At some point foreign scientists would be present. The agreement, Obama said, calls for the most intrusive inspection regime in history, though a mechanism for resolving disputes over activities at the nuclear facilities has either not yet been decided or remains to be announced.
According to the White House account of the agreement, Iran will be required to cut the number of centrifuges enriching uranium by half, put thousands of others in storage, and convert two of its facilities into research sites without fissile material that could be used in the making of an atom bomb.
Despite warnings over the past several decades by U.S. and Israeli officials of an imminent Iranian nuclear threat, Iran has insisted its nuclear program is for civilian uses only.
Iran’s lead negotiator Mohammad Javad Zarif, said his nation will not have to dismantle any facilities, something Washington had initially demanded. He also indicated there remain differences over the lifting of the economic sanctions against Iran, with Zarif suggesting the sanctions will be removed as soon as the final agreement is reached in June. The Obama administration has insisted they will be lifted incrementally, as Iran complies with the terms of the agreement.

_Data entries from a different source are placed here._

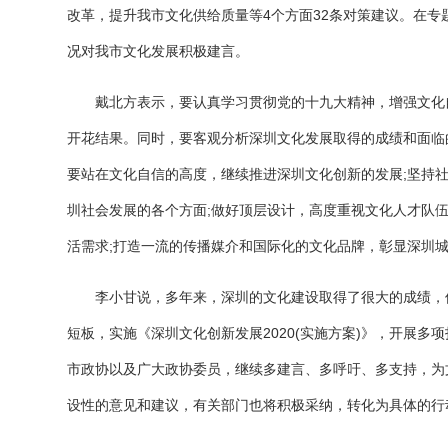
改革，提升我市文化供给质量等4个方面32条对策建议。在专
况对我市文化发展积极建言。
戴北方表示，要认真学习贯彻党的十九大精神，增强文化自
开花结果。同时，要客观分析深圳文化发展取得的成绩和面临
要站在文化自信的高度，继续推进深圳文化创新的发展;坚持
圳社会发展的各个方面;做好顶层设计，高度重视文化人才队
活需求;打造一流的传播媒介和国际化的文化品牌，彰显深圳
李小甘说，多年来，深圳的文化建设取得了很大的成绩，但
短板，实施《深圳文化创新发展2020(实施方案)》，开展
市政协以及广大政协委员，继续多建言、多呼吁、多支持，为
设性的意见和建议，有关部门也将积极采纳，转化为具体的行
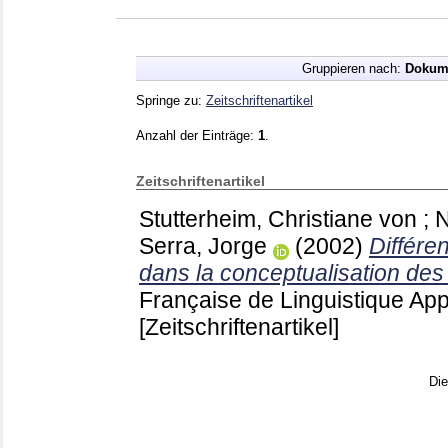
Gruppieren nach:
Dokum
Springe zu:
Zeitschriftenartikel
Anzahl der Einträge:
1
.
Zeitschriftenartikel
Stutterheim, Christiane von
;
N
Serra, Jorge
(2002)
Différe
dans la conceptualisation de
Française de Linguistique Ap
[Zeitschriftenartikel]
Di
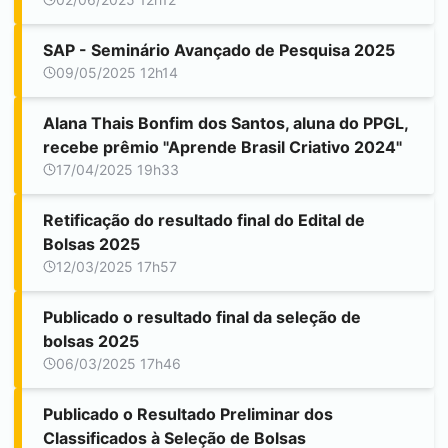
SAP - Seminário Avançado de Pesquisa 2025
09/05/2025 12h14
Alana Thais Bonfim dos Santos, aluna do PPGL,
recebe prêmio "Aprende Brasil Criativo 2024"
17/04/2025 19h33
Retificação do resultado final do Edital de
Bolsas 2025
12/03/2025 17h57
Publicado o resultado final da seleção de
bolsas 2025
06/03/2025 17h46
Publicado o Resultado Preliminar dos
Classificados à Seleção de Bolsas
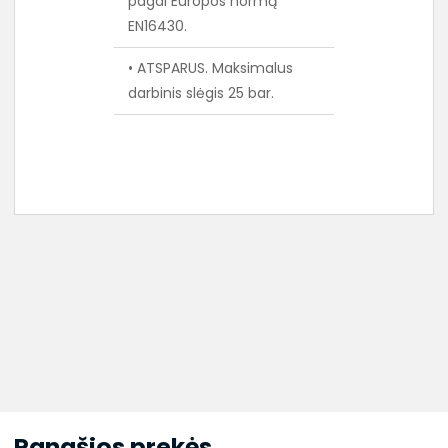
pagal Europos normą
EN16430.
• ATSPARUS. Maksimalus
darbinis slėgis 25 bar.
Panašios prekės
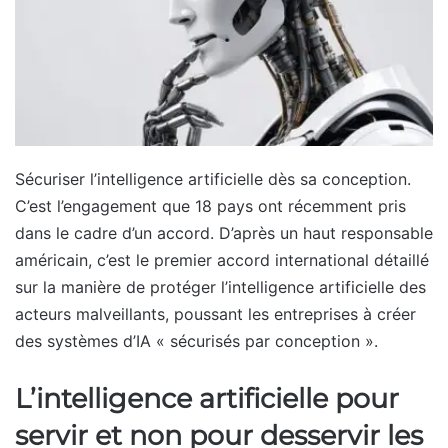
Sécuriser l’intelligence artificielle dès sa conception.
C’est l’engagement que 18 pays ont récemment pris
dans le cadre d’un accord. D’après un haut responsable
américain, c’est le premier accord international détaillé
sur la manière de protéger l’intelligence artificielle des
acteurs malveillants, poussant les entreprises à créer
des systèmes d’IA « sécurisés par conception ».
L’intelligence artificielle pour
servir et non pour desservir les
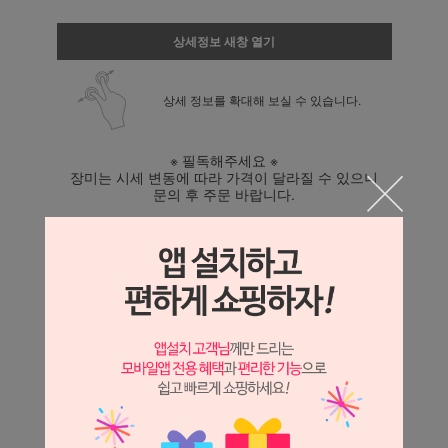
상세정보 새창 열기
상세 정보를 확대해 보실 수 있습니다.
※ 필독해주세요 ※
장미는 시세 변동에 따라 가격이 달라질 수 있으니
문의 후 주문 바랍니다.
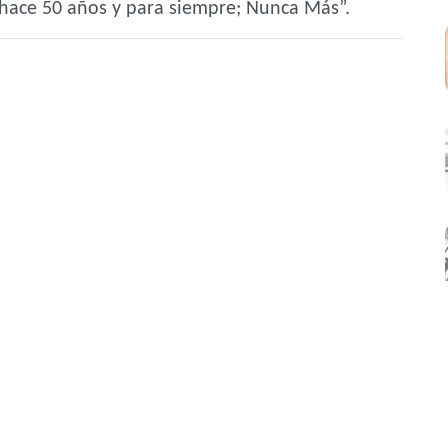
hace 50 años y para siempre; Nunca Más”.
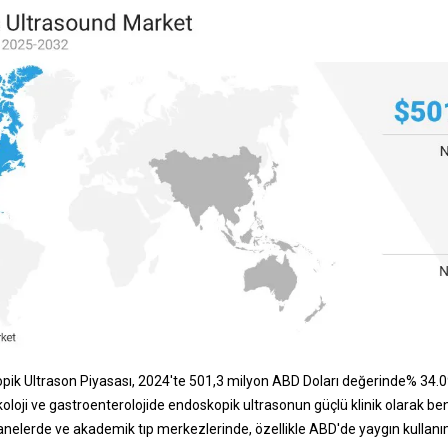
k Ultrason Piyasası, 2024'te 501,3 milyon ABD Doları değerinde% 34.0
oloji ve gastroenterolojide endoskopik ultrasonun güçlü klinik olarak b
tanelerde ve akademik tıp merkezlerinde, özellikle ABD'de yaygın kullanı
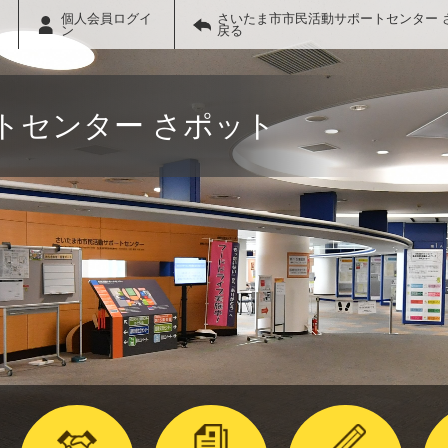
個人会員ログイ
さいたま市市民活動サポートセンター 
ン
戻る
トセンター さポット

There are apparently other points on which there is some dispute over the terms of the tentative agreement between the Iranian team and the negotiators led by U.S. Secretary of State John Kerry. As statements describing Iranian concessions were being distributed in Washington, Zarif responded with a number of Twitter postings, including one that read: “There is no need to spin using ‘fact sheets’ so early on.”
The agreement, according to those “fact sheets,” would drastically cut Iran’s capability for 10 years and then allow it to build up gradually for the next five. After that, Iran would be free to produce as much uranium as it wants and could build the 190,000 centrifuges that Ayatollah Ali Khamenei has said he wants. For the first decade of the agreement, Iran would be prevented from turning to nuclear weapons production in a “breakout” year, as has often been predicted, according U.S. Secretary of Energy Ernest J. Moniz, who is credited with playing a key role in the latter stages of the negotiations.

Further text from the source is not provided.